In HighScope, we believe that education and the building of positive character starts at an early age. Children as young as toddlers start their learning about the world and how to relate with other people. They learn the skills in social and emotional development, by interacting with other children, interacting with objects and interacting with events, guided by teachers who provide continuous support and training in their daily interactions with children.
HighScope Early Educational Program’s approach incorporates 5 elements that function within HighScope’s open framework philosophy. The elements are:
- Active Learning
- Adult-Child Interaction
- Learning Environment
- Daily Routine
At HighScope Indonesia’s Early Childhood Educational Program, adults when facilitating children’s learning are guided by 58 Key Experiences that support children’s development in the physical, social, emotional and cognitive areas.
The Early Childhood Education Program covers subject as follows:
- Approach to learning
- Social & emotional Development
- Physical development & health
- Language, literacy and communication
- Physical Education
Children are involved in direct, hands-on experiences with people, objects, ideas, and events. These active learning experiences will help children construct their knowledge, i.e. learn concepts, form ideas, and create their own symbols and abstractions. As facilitators, who will also observe and participate in children’s activities, teachers are guided by key experiences that all children need to have as part of their intellectual, physical, social and emotional development.
There are 10 key experience categories:
- Creative Representation
- Language and Literacy
- Social relation and Initiative
The above key experiences lead to:
- Current and long-term social outcomes
- Academic skills needed for school success
Adults observe and interact with children at their level to discover how each child thinks and reasons. Adults interact with children in ways that allow children to take control of their own learning. They also support children’s intrinsic motivation in learning by:
- Organizing the routine and environment
- Establishing a supportive social climate
- Supporting constructive conflict resolution
- Interpreting children’s actions in terms of key experiences
- Planning active learning experiences based on children’s interests and abilities
The classroom is arranged in five or more interest areas. The areas are labeled with simple names that make sense to children, such as “Block Area”, “House Area”, and are clearly defined. The materials are varied, developmentally appropriate, plentiful, open-ended, and related to community/culture. The materials are organized in a way that allows children to find, use them, and return them when they are finished using them. This arrangement supports children in finding and using materials to explore, invent, and learn about their world.
Each day follows a similar schedule of events, providing a consistent frame work for both children and adults. A daily plan-do-review sequence is at the core of the HighScope daily routine that allows children to independently:
- Pursue interests
- Make plans
- Follow trough on plans
- Reflect on experiences
Besides the above plan-do-review sequence, the organization of the day also allows children to meet in small groups to engage in adult-initiated activities based on children’s interests, needs, and developmental levels and to engage in whole-group activities that stress social interactions, music, and physical movement.
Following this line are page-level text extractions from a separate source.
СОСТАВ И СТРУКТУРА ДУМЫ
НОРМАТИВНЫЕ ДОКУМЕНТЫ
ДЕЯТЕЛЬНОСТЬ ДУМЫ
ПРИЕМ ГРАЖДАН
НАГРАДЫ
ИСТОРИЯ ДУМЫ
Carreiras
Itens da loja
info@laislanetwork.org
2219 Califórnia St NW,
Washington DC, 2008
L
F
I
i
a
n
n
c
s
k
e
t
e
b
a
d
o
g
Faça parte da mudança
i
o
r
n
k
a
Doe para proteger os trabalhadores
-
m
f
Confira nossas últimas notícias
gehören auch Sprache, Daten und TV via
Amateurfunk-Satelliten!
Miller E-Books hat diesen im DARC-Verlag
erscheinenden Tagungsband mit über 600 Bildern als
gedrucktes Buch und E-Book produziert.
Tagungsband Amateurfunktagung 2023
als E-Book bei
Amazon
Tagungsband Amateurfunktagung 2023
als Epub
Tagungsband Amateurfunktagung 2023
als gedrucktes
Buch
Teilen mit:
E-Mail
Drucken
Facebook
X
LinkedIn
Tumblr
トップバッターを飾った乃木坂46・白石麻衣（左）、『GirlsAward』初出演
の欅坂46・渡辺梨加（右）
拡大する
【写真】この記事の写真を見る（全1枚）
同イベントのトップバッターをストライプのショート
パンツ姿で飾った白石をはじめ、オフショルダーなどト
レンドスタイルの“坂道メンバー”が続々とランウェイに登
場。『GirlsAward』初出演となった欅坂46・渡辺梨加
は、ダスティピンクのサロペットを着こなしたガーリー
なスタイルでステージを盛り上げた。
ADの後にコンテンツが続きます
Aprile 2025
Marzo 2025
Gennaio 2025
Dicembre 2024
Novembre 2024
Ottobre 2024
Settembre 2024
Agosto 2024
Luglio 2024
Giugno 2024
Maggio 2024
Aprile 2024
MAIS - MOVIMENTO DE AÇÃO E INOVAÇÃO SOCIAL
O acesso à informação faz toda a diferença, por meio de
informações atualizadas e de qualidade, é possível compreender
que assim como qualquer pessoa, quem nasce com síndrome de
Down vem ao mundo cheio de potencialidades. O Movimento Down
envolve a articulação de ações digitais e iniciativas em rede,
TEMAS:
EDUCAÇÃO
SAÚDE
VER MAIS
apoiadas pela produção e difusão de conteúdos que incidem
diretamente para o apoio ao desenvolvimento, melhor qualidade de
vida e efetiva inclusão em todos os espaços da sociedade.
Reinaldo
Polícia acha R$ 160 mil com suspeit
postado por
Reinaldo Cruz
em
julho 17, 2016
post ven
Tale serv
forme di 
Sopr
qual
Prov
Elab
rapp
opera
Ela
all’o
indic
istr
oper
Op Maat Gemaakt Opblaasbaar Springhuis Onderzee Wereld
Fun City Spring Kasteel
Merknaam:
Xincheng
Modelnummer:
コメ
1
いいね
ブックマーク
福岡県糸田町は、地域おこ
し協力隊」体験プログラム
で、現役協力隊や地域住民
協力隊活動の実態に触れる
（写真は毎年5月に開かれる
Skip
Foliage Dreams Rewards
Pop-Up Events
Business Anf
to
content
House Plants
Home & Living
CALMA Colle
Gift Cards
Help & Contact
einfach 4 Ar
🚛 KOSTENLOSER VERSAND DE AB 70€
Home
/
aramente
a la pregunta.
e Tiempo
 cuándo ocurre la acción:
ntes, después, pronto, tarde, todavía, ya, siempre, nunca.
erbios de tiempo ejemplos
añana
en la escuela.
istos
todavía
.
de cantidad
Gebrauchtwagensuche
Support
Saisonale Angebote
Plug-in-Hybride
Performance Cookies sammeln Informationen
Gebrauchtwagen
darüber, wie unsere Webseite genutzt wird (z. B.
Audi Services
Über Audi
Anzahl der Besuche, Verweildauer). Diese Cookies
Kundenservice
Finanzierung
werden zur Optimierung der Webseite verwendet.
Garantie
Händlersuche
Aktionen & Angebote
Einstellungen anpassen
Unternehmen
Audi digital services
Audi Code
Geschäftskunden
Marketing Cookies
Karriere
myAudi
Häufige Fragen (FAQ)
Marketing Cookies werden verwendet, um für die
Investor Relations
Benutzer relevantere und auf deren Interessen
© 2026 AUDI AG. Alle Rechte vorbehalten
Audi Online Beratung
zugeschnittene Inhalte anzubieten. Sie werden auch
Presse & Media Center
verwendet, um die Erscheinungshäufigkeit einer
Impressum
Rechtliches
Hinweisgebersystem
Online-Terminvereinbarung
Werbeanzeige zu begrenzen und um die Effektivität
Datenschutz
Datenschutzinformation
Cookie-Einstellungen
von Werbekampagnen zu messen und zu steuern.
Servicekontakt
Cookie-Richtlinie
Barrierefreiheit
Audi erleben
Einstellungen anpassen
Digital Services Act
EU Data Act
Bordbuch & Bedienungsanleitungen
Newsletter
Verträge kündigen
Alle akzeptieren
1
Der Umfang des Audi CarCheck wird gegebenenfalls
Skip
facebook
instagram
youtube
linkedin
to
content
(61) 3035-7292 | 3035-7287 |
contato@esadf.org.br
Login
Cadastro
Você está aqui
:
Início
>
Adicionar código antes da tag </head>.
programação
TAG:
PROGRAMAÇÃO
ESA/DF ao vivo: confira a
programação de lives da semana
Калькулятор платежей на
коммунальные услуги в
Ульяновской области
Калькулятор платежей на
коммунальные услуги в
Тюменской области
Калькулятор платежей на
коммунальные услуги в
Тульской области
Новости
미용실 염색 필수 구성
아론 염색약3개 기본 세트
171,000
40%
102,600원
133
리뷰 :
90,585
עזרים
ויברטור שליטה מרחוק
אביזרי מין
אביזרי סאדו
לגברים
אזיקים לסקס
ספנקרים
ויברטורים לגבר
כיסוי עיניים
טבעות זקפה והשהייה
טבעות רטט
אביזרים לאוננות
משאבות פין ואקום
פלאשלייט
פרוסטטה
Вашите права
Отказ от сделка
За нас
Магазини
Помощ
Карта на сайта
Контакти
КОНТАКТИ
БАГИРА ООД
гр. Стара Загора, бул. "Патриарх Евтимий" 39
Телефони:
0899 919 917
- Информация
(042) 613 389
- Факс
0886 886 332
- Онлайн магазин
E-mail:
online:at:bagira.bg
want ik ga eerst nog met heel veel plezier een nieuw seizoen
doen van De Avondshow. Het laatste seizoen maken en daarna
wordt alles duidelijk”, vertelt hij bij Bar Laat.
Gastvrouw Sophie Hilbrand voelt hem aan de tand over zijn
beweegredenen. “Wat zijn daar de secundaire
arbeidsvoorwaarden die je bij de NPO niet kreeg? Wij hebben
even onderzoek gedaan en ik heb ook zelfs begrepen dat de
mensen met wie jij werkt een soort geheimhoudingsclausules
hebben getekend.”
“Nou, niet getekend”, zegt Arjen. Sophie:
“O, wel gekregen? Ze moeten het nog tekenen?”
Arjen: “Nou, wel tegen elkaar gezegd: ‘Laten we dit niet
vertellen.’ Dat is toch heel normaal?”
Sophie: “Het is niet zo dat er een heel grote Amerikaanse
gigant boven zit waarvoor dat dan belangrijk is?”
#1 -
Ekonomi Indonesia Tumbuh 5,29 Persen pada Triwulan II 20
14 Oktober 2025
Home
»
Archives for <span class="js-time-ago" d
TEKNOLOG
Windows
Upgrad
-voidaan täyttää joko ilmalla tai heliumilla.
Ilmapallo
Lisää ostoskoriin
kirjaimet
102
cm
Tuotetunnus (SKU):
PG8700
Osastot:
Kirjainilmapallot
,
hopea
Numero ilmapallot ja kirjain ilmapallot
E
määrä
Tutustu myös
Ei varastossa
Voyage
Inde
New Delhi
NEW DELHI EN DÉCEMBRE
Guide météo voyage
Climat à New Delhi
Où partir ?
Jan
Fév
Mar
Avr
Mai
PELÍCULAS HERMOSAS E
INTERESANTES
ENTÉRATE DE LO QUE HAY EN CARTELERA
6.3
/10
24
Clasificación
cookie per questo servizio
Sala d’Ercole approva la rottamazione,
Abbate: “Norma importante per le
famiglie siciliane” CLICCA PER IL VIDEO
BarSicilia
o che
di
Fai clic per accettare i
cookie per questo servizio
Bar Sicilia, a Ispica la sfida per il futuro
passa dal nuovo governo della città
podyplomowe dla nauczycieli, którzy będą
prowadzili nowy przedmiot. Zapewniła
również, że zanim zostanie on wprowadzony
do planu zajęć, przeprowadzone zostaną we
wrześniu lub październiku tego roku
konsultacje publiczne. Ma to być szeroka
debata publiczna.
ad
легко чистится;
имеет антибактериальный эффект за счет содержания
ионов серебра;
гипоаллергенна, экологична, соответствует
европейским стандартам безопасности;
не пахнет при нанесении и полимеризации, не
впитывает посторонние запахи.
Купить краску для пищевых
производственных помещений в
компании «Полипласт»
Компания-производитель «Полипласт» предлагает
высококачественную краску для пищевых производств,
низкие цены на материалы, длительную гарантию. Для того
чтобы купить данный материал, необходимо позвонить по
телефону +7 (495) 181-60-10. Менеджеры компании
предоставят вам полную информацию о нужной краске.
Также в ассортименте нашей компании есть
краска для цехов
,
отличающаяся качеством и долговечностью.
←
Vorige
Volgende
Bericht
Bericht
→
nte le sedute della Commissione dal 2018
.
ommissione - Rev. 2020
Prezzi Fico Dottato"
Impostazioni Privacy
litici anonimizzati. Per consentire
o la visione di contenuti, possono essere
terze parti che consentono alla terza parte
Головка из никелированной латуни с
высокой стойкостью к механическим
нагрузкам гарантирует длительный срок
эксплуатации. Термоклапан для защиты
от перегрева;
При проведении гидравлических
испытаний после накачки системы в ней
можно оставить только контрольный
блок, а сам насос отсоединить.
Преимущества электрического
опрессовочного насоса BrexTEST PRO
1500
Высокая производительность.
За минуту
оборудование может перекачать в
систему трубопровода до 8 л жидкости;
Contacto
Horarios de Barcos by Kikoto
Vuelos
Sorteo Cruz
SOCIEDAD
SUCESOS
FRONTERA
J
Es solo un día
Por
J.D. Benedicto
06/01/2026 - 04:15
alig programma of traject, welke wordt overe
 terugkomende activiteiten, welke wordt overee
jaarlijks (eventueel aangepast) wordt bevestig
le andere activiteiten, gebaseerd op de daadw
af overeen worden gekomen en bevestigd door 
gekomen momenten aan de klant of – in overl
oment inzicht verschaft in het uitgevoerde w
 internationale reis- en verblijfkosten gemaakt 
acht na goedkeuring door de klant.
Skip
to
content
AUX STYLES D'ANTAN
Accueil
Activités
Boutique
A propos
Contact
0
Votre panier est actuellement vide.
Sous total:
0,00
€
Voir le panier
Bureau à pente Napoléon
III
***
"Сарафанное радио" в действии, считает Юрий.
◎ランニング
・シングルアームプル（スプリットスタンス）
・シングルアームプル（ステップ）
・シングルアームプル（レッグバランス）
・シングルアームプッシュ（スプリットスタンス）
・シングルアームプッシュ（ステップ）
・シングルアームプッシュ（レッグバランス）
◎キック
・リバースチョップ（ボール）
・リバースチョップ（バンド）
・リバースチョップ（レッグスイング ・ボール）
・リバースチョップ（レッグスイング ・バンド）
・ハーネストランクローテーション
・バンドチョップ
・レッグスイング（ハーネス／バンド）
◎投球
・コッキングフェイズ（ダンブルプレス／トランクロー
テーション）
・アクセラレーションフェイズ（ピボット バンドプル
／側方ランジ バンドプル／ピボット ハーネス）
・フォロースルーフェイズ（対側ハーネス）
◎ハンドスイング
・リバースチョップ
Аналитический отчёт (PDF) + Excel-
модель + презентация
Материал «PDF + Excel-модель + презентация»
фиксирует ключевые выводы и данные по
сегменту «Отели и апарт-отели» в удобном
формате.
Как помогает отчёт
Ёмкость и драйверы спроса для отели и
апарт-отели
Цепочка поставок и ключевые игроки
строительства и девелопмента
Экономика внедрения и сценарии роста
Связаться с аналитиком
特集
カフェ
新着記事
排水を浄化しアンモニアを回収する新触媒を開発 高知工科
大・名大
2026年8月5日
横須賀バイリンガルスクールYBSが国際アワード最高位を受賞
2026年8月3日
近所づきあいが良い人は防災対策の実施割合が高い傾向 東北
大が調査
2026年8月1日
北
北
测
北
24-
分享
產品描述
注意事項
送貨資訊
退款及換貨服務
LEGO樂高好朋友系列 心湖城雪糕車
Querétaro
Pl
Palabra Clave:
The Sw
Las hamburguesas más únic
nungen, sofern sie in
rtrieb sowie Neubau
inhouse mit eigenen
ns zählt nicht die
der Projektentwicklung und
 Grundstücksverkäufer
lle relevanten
Assessment is the key for practitioners; it enables them to:
- Understand developmental levels of children
- Identify expressed interests
- Observe the key experiences in which each child engages
Thus, Highscope teachers regularly record notes on children’s behaviors, experiences, and interests. They use these notes to assess each child’s development and to plan activities that will facilitate their growth and development.
This process requires:
- Team planning
- Daily recording of observations
- Quarterly compilation of recorded notes
The notes are also used in parent conferences to help parents better understand their children’s development.